Nah, I can control who can come in and out though. But if you'd like to join you can. I've nothing to hide. I have controversial beliefs, nothing more.


----------



## silveredgreen (Jan 8, 2018)

BahgDaddy said:


> If I was actually a pedophile I'd have been way more careful about this.



Tbh i don't believe you're a pedophile. At the very least it would have been an honest mistake blown way out of proportion. But i don't know the full story, i just saw rp in your first post and i'm interested now.

Edit: And yeah that's understandable. It was a suggestion after all.


----------



## Larkkenspur (Jan 14, 2018)

I'm interested too, been dying to RP for ages. Send me an invite link whenever's fine, please!


----------



## BahgDaddy (Jan 14, 2018)

OK, server is still open, we have 21 members now, and still growing.


----------



## Kyr (Jan 14, 2018)

I'm not really interested in RP but a politics section that's been described as a dumpster fire sounds good to me.

Likely won't be very active but feel free to send an invite link my way.


----------



## Mudman2001 (Jan 19, 2018)

Can I have an invite?


----------



## BahgDaddy (Jan 19, 2018)

Sure!


----------



## Little_Luna (Jan 20, 2018)

Can I join in?


----------



## Massan Otter (Jan 22, 2018)

Mind if I drop by and see if it's my sort of scene or not? I haven't used Discord before, but I'm sure I can figure it out.


----------



## Crimcyan (Jan 22, 2018)

Eh ill join, more places to waste time on


----------



## SaintBFur (Jan 22, 2018)

I would also enjoy an invite when convenient, thank you.


----------



## Pinsley (Jan 26, 2018)

Please make an invite everyone can use.


----------



## BahgDaddy (Jan 26, 2018)

Pinsley said:


> Please make an invite everyone can use.

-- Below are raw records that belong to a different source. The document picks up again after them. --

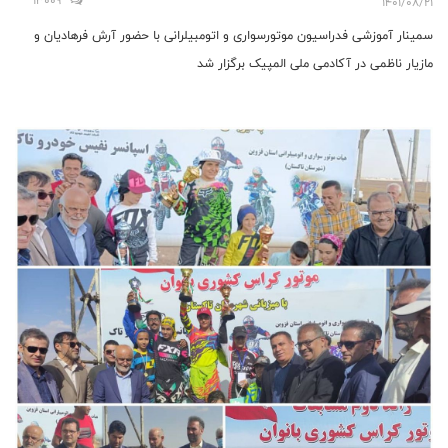
13009
1401/08/21
سمینار آموزشی فدراسیون موتورسواری و اتومبیلرانی با حضور آرش فرهادیان و
مازیار ناظمی در آکادمی ملی المپیک برگزار شد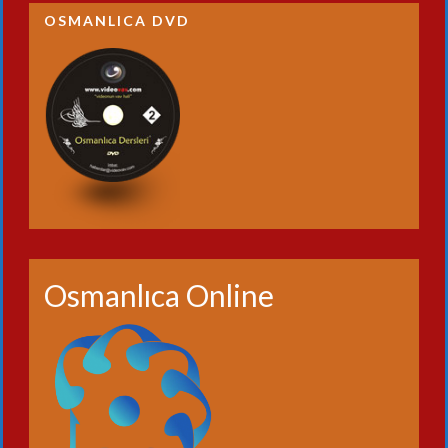
OSMANLICA DVD
Osmanlıca Online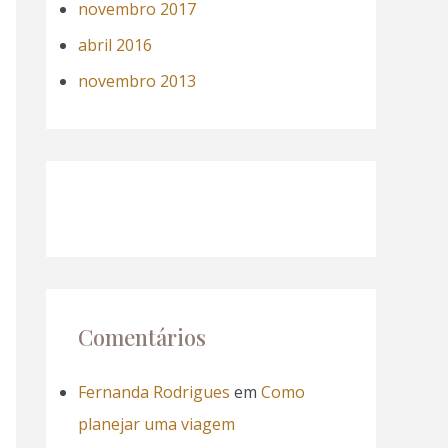
novembro 2017
abril 2016
novembro 2013
Comentários
Fernanda Rodrigues
em
Como
planejar uma viagem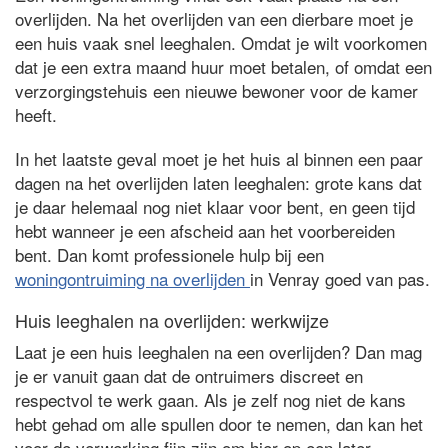
overlijden. Na het overlijden van een dierbare moet je
een huis vaak snel leeghalen. Omdat je wilt voorkomen
dat je een extra maand huur moet betalen, of omdat een
verzorgingstehuis een nieuwe bewoner voor de kamer
heeft.
In het laatste geval moet je het huis al binnen een paar
dagen na het overlijden laten leeghalen: grote kans dat
je daar helemaal nog niet klaar voor bent, en geen tijd
hebt wanneer je een afscheid aan het voorbereiden
bent. Dan komt professionele hulp bij een
woningontruiming na overlijden
in Venray goed van pas.
Huis leeghalen na overlijden: werkwijze
Laat je een huis leeghalen na een overlijden? Dan mag
je er vanuit gaan dat de ontruimers discreet en
respectvol te werk gaan. Als je zelf nog niet de kans
hebt gehad om alle spullen door te nemen, dan kan het
voor de verwerking fijn zijn om hier op een later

They're by personal invite only, if you'd like to join I can send you a link.


----------



## Godsend_ (Jan 26, 2018)

BahgDaddy said:


> They're by personal invite only, if you'd like to join I can send you a link.


Can I grab one? o^o


----------



## BahgDaddy (Jan 31, 2018)

Server is still open, fairly active, by invite only.


----------



## BahgDaddy (Feb 7, 2018)

The server neither hosts nor condones zoophilia or bestiality. Such claims are false and defamatory in nature.


----------



## Inkblooded (Feb 8, 2018)

The server contains both feral porn (Drawings of non-anthro animals having sex) and feral roleplay (including non-anthro, non-talking, non-sentient animals having sex with anthro and humanoid characters)

Decide whether this is zoophilia for yourself, bit being attractes to real animals is zoophilia by definition.

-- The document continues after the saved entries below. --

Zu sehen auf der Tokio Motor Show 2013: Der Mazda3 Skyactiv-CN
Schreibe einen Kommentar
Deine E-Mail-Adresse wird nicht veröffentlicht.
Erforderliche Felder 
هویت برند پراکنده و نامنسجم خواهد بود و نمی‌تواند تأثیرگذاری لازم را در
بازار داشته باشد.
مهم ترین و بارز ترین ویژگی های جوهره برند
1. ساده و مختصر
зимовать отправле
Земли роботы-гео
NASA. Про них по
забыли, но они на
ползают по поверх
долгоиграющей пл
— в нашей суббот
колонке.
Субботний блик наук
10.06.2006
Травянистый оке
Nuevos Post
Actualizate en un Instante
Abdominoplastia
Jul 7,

It is not defamation to point out the truth. Your server contains those things and you yourself did not deny it


----------



## BahgDaddy (Feb 8, 2018)

As you just said yourself, completely obliterating your own argument, zoophilia is the attraction towards REAL animals. Feral yiff and RPs, oddly enough, do not involve REAL animals. 

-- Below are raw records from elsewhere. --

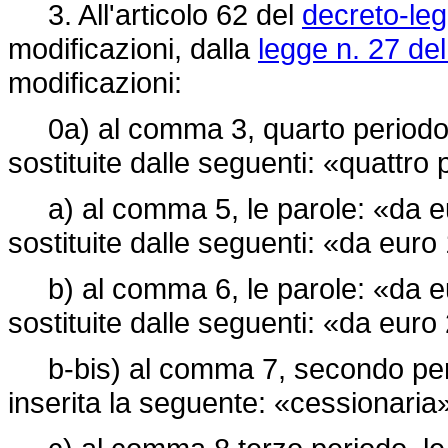
3. All'articolo 62 del
decreto-leg
modificazioni, dalla
legge n. 27 de
modificazioni:
0a) al comma 3, quarto periodo, 
sostituite dalle seguenti: «quattro
a) al comma 5, le parole: «da e
sostituite dalle seguenti: «da eur
b) al comma 6, le parole: «da e
sostituite dalle seguenti: «da eur
b-bis) al comma 7, secondo perio
inserita la seguente: «cessionari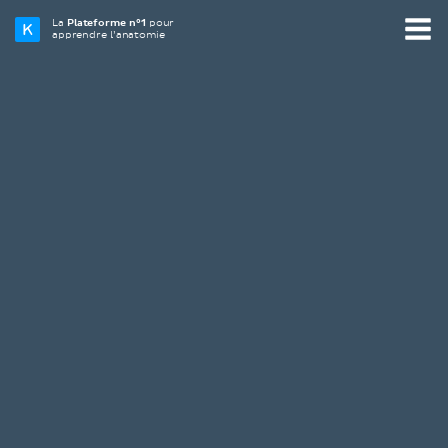
La
Plateforme n°1
pour
apprendre l’anatomie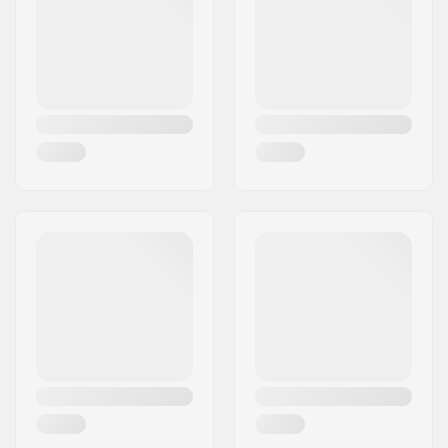
Land:
Denemarken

No one believes you, anyway.


----------



## chistota (Feb 8, 2018)

hi, if it is still available I would very much like to join, the invite has expired however


----------



## Marziipanz (Feb 8, 2018)

chistota said:


> hi, if it is still available I would very much like to join, the invite has expired however


 I was going to join as well to check it out but the invite indeed has expired. Hopefully they will update the first post or reply with a working link.


----------



## Inkblooded (Feb 8, 2018)

BahgDaddy said:


> As you just said yourself, completely obliterating your own argument, zoophilia is the attraction towards REAL animals. Feral yiff and RPs, oddly enough, do not involve REAL animals.
> 
> No one believes you, anyway.



A pedophile is still a pedophile even if they have never abused a real child. A zoophile is still a zoophile even if they have never abused a real animal.

Attraction to feral dogs = zoophilia


----------



## SSJ3Mewtwo (Feb 17, 2018)

Closing this for review at the request of the OP.


----------